Tuesday, August 30, 2011

i can only hope i'm a coosa (a response)

the coosa that alicia made for us last week.
i wondered what it would be to get me back on the blog again, and here it is. coosa. which you'll discover by the end of this post, couldn't be more fitting of an entry to get me back in the saddle.

what is a coosa? well, that depends on who you're asking. for the past week in our home, coosa has been on our dinner plates, stuffed with spiced ground beef and rice and sitting in a broth of tomatoes. but simply, coosa is a lebanese word for squash. but then again, it's just not that simple.

alicia and i were married on august 6 in the clarence e. lewis arboretum at michigan state university. it was an incredible weekend, with family coming out of the woodworks to bring in the celebration with us. and family is what i'm getting at here.

for the aboods, alicia's lebanese side of the family, coosa is a word with many layers. for one, coosa is a little squash. as a kid, you could've told me a coosa grew from the planted thumbs of green giants, and i might've believed you. that's what they look like. a green giant's thumb. for another, and i speak from experience here, coosa is a timekey. when alicia and i sat down to eat the coosa she made last week, i could tell the dish had taken her to a place i'd never been—and eating it with her was the closest i might ever get. in that memory of a place, alicia's grandfather was there and so too were his siblings, the cousins, the rest of the family—the dish was full of memories for her. it was a special moment for me to take part in, especially in light of our marriage. but then there's the variations on coosa. if one abood cousin were to bring his or her coosa dish to another abood cousin's house, i'd put money down that the comparisons would start spilling out the moment the lid was pulled off the squash filled pot. the broth is too thick. you don't puree your tomatoes? and that squash... you over stuffed the squash. it shouldn't split open like that. and where's the cinnamon? i can't taste the cinnamon! what'd you do to that rice, sweetheart? it's puffed up like a wet sponge! and so on. one coosa is different from another.

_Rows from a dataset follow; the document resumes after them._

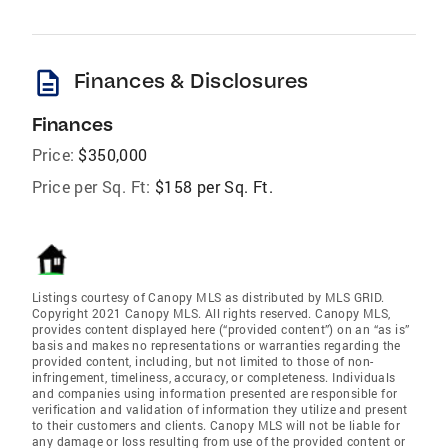
description
Finances & Disclosures
Finances
Price:
$350,000
Price per Sq. Ft:
$158 per Sq. Ft.
Listings courtesy of Canopy MLS as distributed by MLS GRID.
Copyright 2021 Canopy MLS. All rights reserved. Canopy MLS,
provides content displayed here (“provided content”) on an “as is”
basis and makes no representations or warranties regarding the
provided content, including, but not limited to those of non-
infringement, timeliness, accuracy, or completeness. Individuals
and companies using information presented are responsible for
verification and validation of information they utilize and present
to their customers and clients. Canopy MLS will not be liable for
any damage or loss resulting from use of the provided content or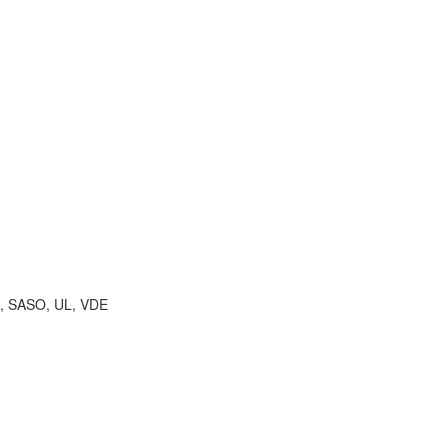
A, SASO, UL, VDE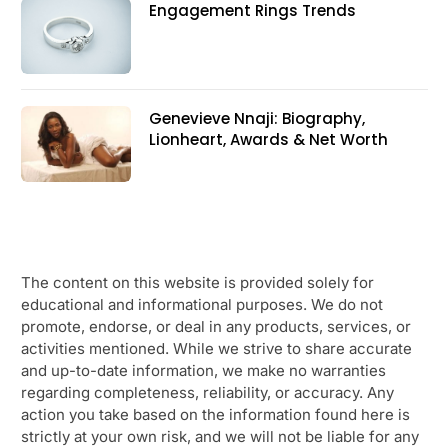
Engagement Rings Trends
Genevieve Nnaji: Biography,
Lionheart, Awards & Net Worth
The content on this website is provided solely for
educational and informational purposes. We do not
promote, endorse, or deal in any products, services, or
activities mentioned. While we strive to share accurate
and up-to-date information, we make no warranties
regarding completeness, reliability, or accuracy. Any
action you take based on the information found here is
strictly at your own risk, and we will not be liable for any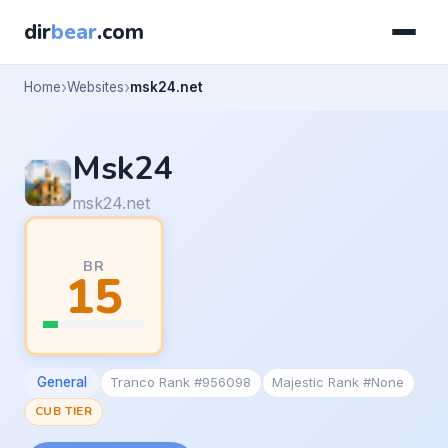
dir
bear
.com
Home
Websites
msk24.net
Msk24
msk24.net
BR
15
General
Tranco Rank #956098
Majestic Rank #None
CUB TIER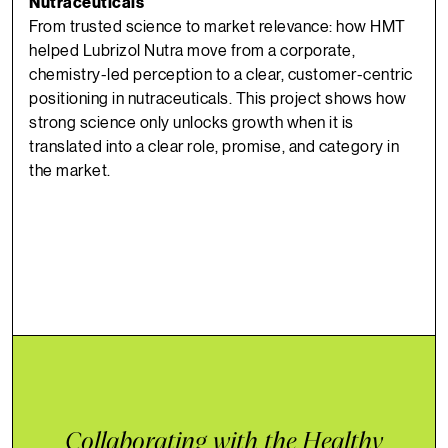
Nutraceuticals
From trusted science to market relevance: how HMT
helped Lubrizol Nutra move from a corporate,
chemistry-led perception to a clear, customer-centric
positioning in nutraceuticals. This project shows how
strong science only unlocks growth when it is
translated into a clear role, promise, and category in
the market.
Collaborating with the Healthy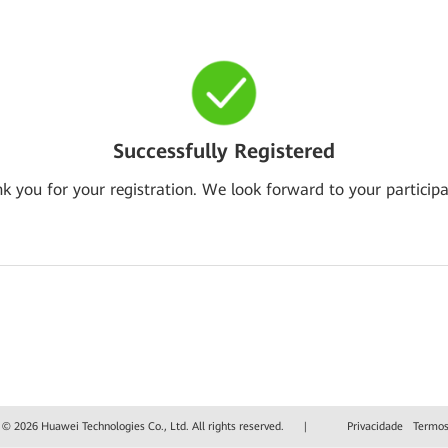
Successfully Registered
k you for your registration. We look forward to your participa
 © 2026 Huawei Technologies Co., Ltd. All rights reserved.
|
Privacidade
Termos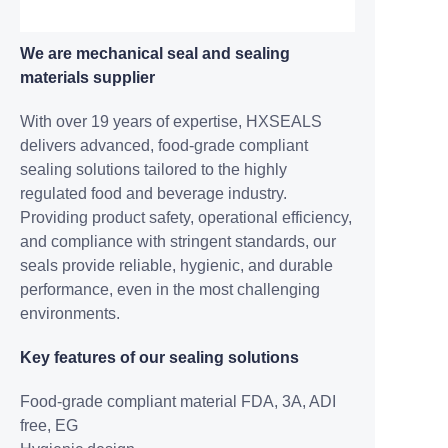
We are mechanical seal and sealing
materials supplier
With over 19 years of expertise, HXSEALS
delivers advanced, food-grade compliant
sealing solutions tailored to the highly
regulated food and beverage industry.
Providing product safety, operational efficiency,
and compliance with stringent standards, our
seals provide reliable, hygienic, and durable
performance, even in the most challenging
environments.
Key features of our sealing solutions
Food-grade compliant
material FDA, 3A, ADI
free, EG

but then there's cousin maureen, and her father. and she's the reason alicia cooked the coosa last week. maureen wrote a series of blog posts about coosa, capped off by the beautiful story about how her father called her and her siblings coosa the way other kids are called pumpkin. "now we always ask the delicious little children in the family: 'are you a coosa?!' and they laugh and smile, and know exactly what we mean." her blog post is titled "are you a coosa?" follow that link and read her story. it'd be a shame not to.

and that's the magic of food. at times, food simply fills a need. it can be a peach in the morning or a slice of cheese in the afternoon, just to appease that pang of hunger. but then food can be a whole lot more.  in this case, food tells a story about my new family. and in a way, my writing on this one dish called coosa, is symbolic of my marrying alicia a few weeks ago.

just look at that picture at the top of this post. most people have never seen a dish like this before. so where did it come from? and why is it in my house? the story is there, and it's just beginning.